On this day in 1710 the Statute of Anne received Royal Assent, establishing many of the principles of copyright that are still with us today.
The statue asserted the rights of authors over publishers and formalised legal deposit, whereby a copy of every book published was to be sent free of charge to a number of libraries. Although the number of copies, the number of libraries and the type of material that must be deposited has varied over time, the principle of legal deposit is alive and well in most parts of the world, including New Zealand.
In New Zealand, legal deposit is given legal force by the National Library of New Zealand (Te Puna Mātauranga o Aotearoa) Act 2003.
With almost no exceptions, two copies of every item published, and here item means book, leaflet, card, calendar, DVD, website..., must be deposited.

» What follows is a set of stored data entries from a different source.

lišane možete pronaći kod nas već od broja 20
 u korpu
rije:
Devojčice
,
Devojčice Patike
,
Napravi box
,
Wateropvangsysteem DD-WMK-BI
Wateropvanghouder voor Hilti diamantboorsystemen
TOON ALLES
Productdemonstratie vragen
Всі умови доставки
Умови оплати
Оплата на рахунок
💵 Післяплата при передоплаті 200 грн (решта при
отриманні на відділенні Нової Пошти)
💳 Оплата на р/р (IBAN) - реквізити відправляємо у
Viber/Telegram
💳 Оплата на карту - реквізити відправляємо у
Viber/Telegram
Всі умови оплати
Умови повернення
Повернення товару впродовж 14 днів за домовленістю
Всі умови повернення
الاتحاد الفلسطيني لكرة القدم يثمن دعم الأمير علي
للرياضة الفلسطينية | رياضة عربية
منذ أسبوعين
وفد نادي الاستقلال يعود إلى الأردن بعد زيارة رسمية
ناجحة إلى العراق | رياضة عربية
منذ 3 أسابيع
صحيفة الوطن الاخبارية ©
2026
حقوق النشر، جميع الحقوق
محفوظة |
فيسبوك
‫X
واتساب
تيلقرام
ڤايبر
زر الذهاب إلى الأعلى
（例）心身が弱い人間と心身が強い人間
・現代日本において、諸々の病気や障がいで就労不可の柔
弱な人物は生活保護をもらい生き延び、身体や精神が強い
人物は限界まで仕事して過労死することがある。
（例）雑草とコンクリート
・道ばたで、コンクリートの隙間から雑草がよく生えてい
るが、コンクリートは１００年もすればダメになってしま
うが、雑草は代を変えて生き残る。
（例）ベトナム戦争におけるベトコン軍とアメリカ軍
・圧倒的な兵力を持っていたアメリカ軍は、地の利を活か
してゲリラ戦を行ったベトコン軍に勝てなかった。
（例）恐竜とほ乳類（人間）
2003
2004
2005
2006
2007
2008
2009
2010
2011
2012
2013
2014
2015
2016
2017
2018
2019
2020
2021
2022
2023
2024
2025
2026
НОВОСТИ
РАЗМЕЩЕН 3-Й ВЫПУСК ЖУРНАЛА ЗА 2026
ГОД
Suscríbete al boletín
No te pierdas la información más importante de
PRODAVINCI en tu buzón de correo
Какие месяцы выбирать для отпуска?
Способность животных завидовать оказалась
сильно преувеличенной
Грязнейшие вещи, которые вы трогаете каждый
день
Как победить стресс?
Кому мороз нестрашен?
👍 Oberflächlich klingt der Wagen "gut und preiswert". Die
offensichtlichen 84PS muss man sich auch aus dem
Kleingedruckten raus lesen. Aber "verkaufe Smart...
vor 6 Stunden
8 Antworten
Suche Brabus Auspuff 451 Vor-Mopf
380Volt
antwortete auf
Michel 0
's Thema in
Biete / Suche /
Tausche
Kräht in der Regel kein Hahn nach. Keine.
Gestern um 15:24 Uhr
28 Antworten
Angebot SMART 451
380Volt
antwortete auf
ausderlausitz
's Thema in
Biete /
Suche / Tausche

The purpose, as the Act puts it, is 'to assist in preserving New Zealand's documentary heritage so that it is available, subject to any applicable terms or conditions, for the benefit of New Zealanders.'
And the penalty for not doing so: 'A publisher or printer who, without reasonable excuse, fails to comply with section 39 commits an offence and, on conviction, is liable to a fine not exceeding $5,000.'
In the UK and Ireland, there are still six deposit libraries, in the Faroe Islands you must deposit four copies of everything and in Portugal eight. In France the legislation even covers fragrances, which must be duly deposited - don't ask me how! - at the Osmothèque - Conservatoire International des Parfums in Versailles.